O estudo é uma prova de conceito, ou seja, demonstra na prática uma possibilidade teórica. No artigo, os autores destacam limitações antes que o teste seja aplicado comercialmente. O método, por exemplo, considera apenas a variação genética herdada, excluindo as novas mutações que podem surgir após a concepção. Além disso, as previsões podem ser menos eficazes em populações não europeias, pois os escores de risco foram calculados para pessoas com ascendência europeia. "A tomada de decisões pré-natais levando o teste em consideração apresenta questões éticas e práticas que precisam ser abordadas", escreveram.
Em um artigo que analisa o trabalho de Kumar, também publicado na Nature Medicine, os bioeticistas Josephine Johnston e Lucas Matthews alertam que mesmo o teste já existente hoje, usado para prever a viabilidade do embrião e o risco de doenças hereditárias graves, já levanta debates éticos. "O uso da triagem pré-implantação para identificar embriões com ou sem determinados genes foi rotulado como discriminatório, porque envolve a seleção ativa de futuros filhos; na maioria dos casos, com base no risco genético para doenças ou deficiências específicas, mas, às vezes, para selecionar o sexo."
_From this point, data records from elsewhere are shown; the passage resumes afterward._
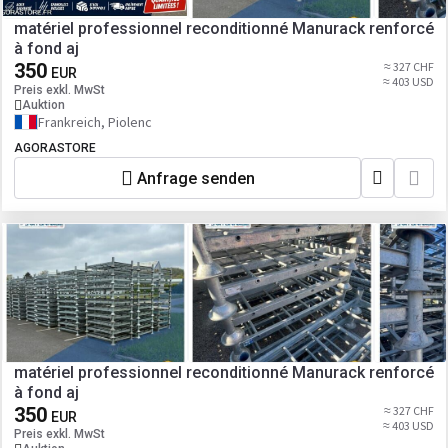
matériel professionnel reconditionné Manurack renforcé
à fond aj
350
≈ 327 CHF
EUR
≈ 403 USD
Preis exkl. MwSt
Auktion
Frankreich, Piolenc
AGORASTORE
Anfrage senden
matériel professionnel reconditionné Manurack renforcé
à fond aj
350
≈ 327 CHF
EUR
≈ 403 USD
Preis exkl. MwSt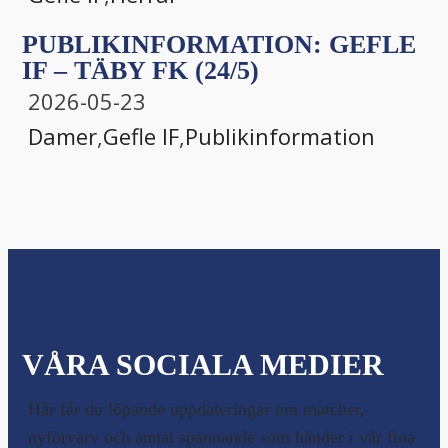
PUBLIKINFORMATION: GEFLE
IF – TÄBY FK (24/5)
2026-05-23
Damer
,
Gefle IF
,
Publikinformation
VÅRA SOCIALA MEDIER
Här får du löpande uppdateringar om matcher,
nyförvärv och annat spännande som händer i vår fina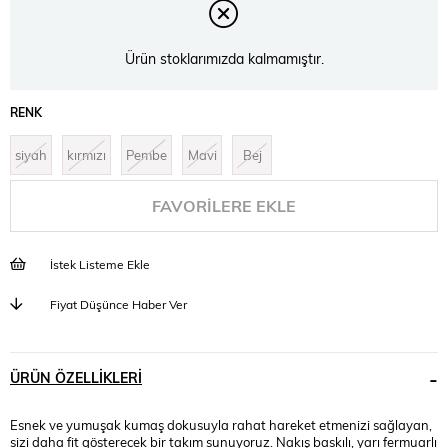
Ürün stoklarımızda kalmamıştır.
RENK
siyah
kırmızı
Pembe
Mavi
Bej
FAVORILERE EKLE
İstek Listeme Ekle
Fiyat Düşünce Haber Ver
ÜRÜN ÖZELLIKLERI
Esnek ve yumuşak kumaş dokusuyla rahat hareket etmenizi sağlayan,
sizi daha fit gösterecek bir takım sunuyoruz. Nakış baskılı, yarı fermuarlı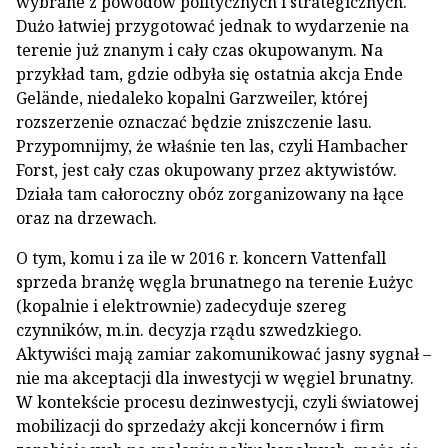
wybrane z powodów politycznych i strategicznych.
Dużo łatwiej przygotować jednak to wydarzenie na
terenie już znanym i cały czas okupowanym. Na
przykład tam, gdzie odbyła się ostatnia akcja Ende
Gelände, niedaleko kopalni Garzweiler, której
rozszerzenie oznaczać będzie zniszczenie lasu.
Przypomnijmy, że właśnie ten las, czyli Hambacher
Forst, jest cały czas okupowany przez aktywistów.
Działa tam całoroczny obóz zorganizowany na łące
oraz na drzewach.
O tym, komu i za ile w 2016 r. koncern Vattenfall
sprzeda branżę węgla brunatnego na terenie Łużyc
(kopalnie i elektrownie) zadecyduje szereg
czynników, m.in. decyzja rządu szwedzkiego.
Aktywiści mają zamiar zakomunikować jasny sygnał –
nie ma akceptacji dla inwestycji w węgiel brunatny.
W kontekście procesu dezinwestycji, czyli światowej
mobilizacji do sprzedaży akcji koncernów i firm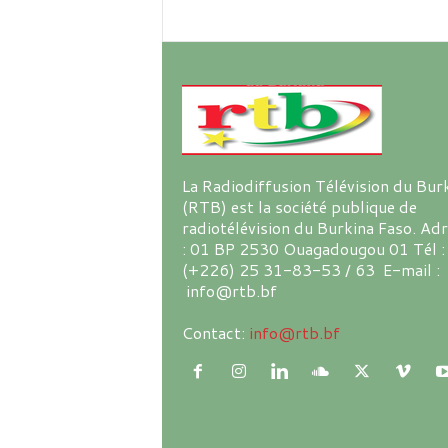
La Radiodiffusion Télévision du Bur
(RTB) est la société publique de
radiotélévision du Burkina Faso. Ad
: 01 BP 2530 Ouagadougou 01 Tél :
(+226) 25 31-83-53 / 63 E-mail :
info@rtb.bf
Contact:
info@rtb.bf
"O estudo é robusto, rigoroso e interessante, mas levanta mais perguntas do que respostas", avalia Darren Griffin, professor de genética na Universidade de Kent, na Inglaterra. Ele explica que, em geral, para doenças recessivas resultantes da mutação de um único gene, duas cópias mutantes "fornecem uma previsão razoável do diagnóstico clínico". Já no caso de enfermidades dominantes, quando apenas uma cópia (geralmente já presente em um dos pais) determina o risco, isso é bem mais difícil. "A situação complica ainda mais para o PGT-P", diz.
Ambiente
O geneticista explica que "as doenças globalmente mais preocupantes são as poligênicas", como câncer, esquizofrenia, diabetes e enfermidades cardíacas. Nesses casos, mais de um gene está envolvido na patologia, e fatores ambientais (dieta, exposição à radiação, tabagismo, sedentarismo etc.) também têm um alto grau de participação. "Escores de risco poligênicos já são usados em populações adultas para aconselhar as pessoas sobre escolhas de estilo de vida, efeitos de certos medicamentos, etc, mas o cerne da questão emotiva levantada por este artigo é sua aplicação em embriões humanos."
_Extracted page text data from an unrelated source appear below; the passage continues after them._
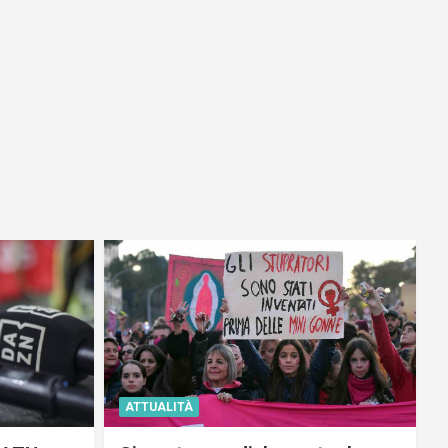
ATTUALITÀ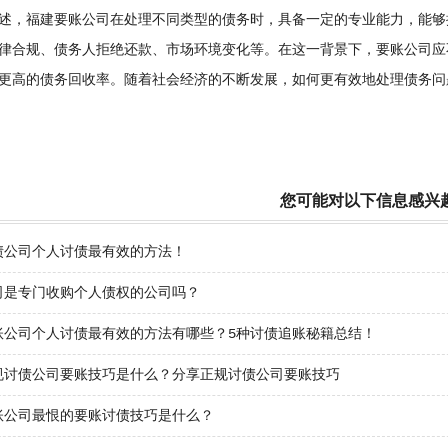
，福建要账公司在处理不同类型的债务时，具备一定的专业能力，能够
律合规、债务人拒绝还款、市场环境变化等。在这一背景下，要账公司应
更高的债务回收率。随着社会经济的不断发展，如何更有效地处理债务问
您可能对以下信息感兴
债公司个人讨债最有效的方法！
司是专门收购个人债权的公司吗？
账公司个人讨债最有效的方法有哪些？5种讨债追账秘籍总结！
规讨债公司要账技巧是什么？分享正规讨债公司要账技巧
账公司最恨的要账讨债技巧是什么？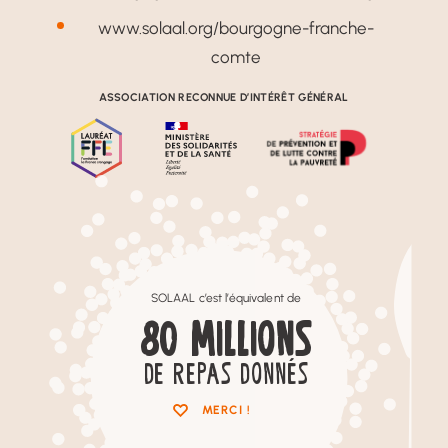
www.solaal.org/bourgogne-franche-
comte
ASSOCIATION RECONNUE D’INTÉRÊT GÉNÉRAL
SOLAAL c’est l’équivalent de
80
MILLIONS
DE REPAS DONNÉS
MERCI !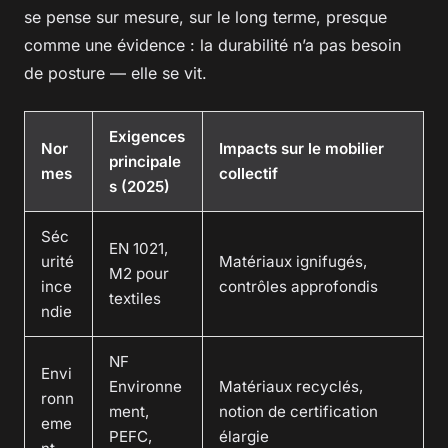
se pense sur mesure, sur le long terme, presque
comme une évidence : la durabilité n’a pas besoin
de posture — elle se vit.
Exigences
Nor
Impacts sur le mobilier
principale
mes
collectif
s (2025)
Séc
EN 1021,
urité
Matériaux ignifugés,
M2 pour
ince
contrôles approfondis
textiles
ndie
NF
Envi
Environne
Matériaux recyclés,
ronn
ment,
notion de certification
eme
PEFC,
élargie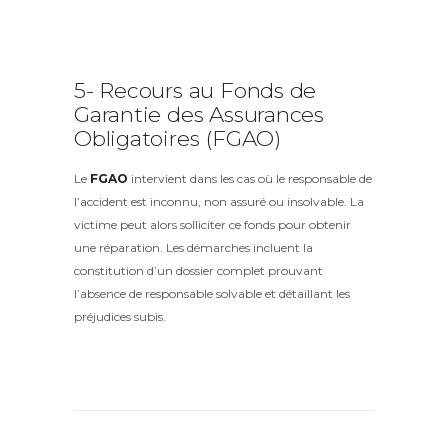
5- Recours au Fonds de
Garantie des Assurances
Obligatoires (FGAO)
Le
FGAO
intervient dans les cas où le responsable de
l’accident est inconnu, non assuré ou insolvable. La
victime peut alors solliciter ce fonds pour obtenir
une réparation. Les démarches incluent la
constitution d’un dossier complet prouvant
l’absence de responsable solvable et détaillant les
préjudices subis.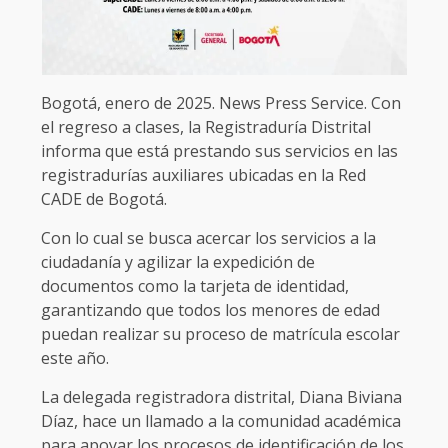
Bogotá, enero de 2025. News Press Service. Con
el regreso a clases, la Registraduría Distrital
informa que está prestando sus servicios en las
registradurías auxiliares ubicadas en la Red
CADE de Bogotá.
Con lo cual se busca acercar los servicios a la
ciudadanía y agilizar la expedición de
documentos como la tarjeta de identidad,
garantizando que todos los menores de edad
puedan realizar su proceso de matrícula escolar
este año.
La delegada registradora distrital, Diana Biviana
Díaz, hace un llamado a la comunidad académica
para apoyar los procesos de identificación de los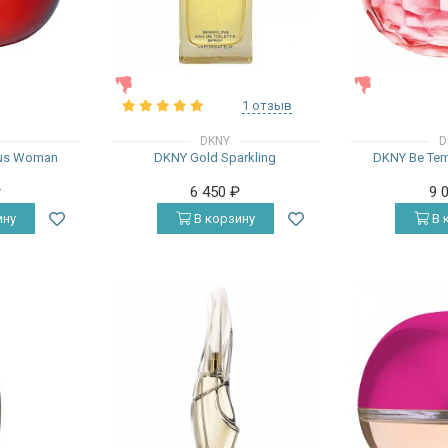
ЖЕНСКИЕ
ЖЕНСКИЕ
1 отзыв
DKNY
D
ous Woman
DKNY Gold Sparkling
DKNY Be Tem
₽
6 450
₽
9 
ину
В корзину
В 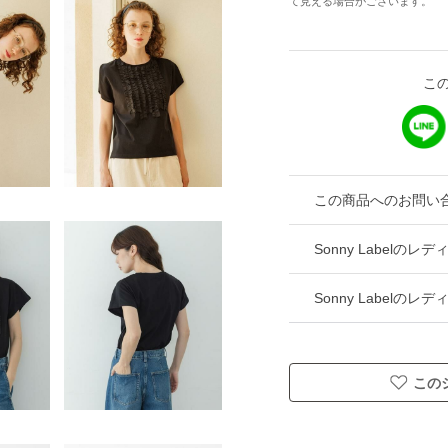
て見える場合がございます。
こ
この商品へのお問い
Sonny Labelの
Sonny Labelの
この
Entre as preocupações expressas por Griffin, estão a "seleção cosmética" de embriões, com base em características físicas.
Por fim, ele destaca que não será possível saber se esse teste reduziu as chances de desenvolvimento de doenças. Ao saber de um risco em potencial, os pais, teoricamente, poderiam incentivar os filhos a ter um estilo de vida saudável. Mas, para ter essa certeza, seria necessário acompanhar os casos por décadas. "A pergunta, portanto, precisa ser feita: quanto benefício teríamos em comparação com os riscos envolvidos? Para estabelecer o PGT-P como rotina, seria necessário investir tempo e esforço significativos."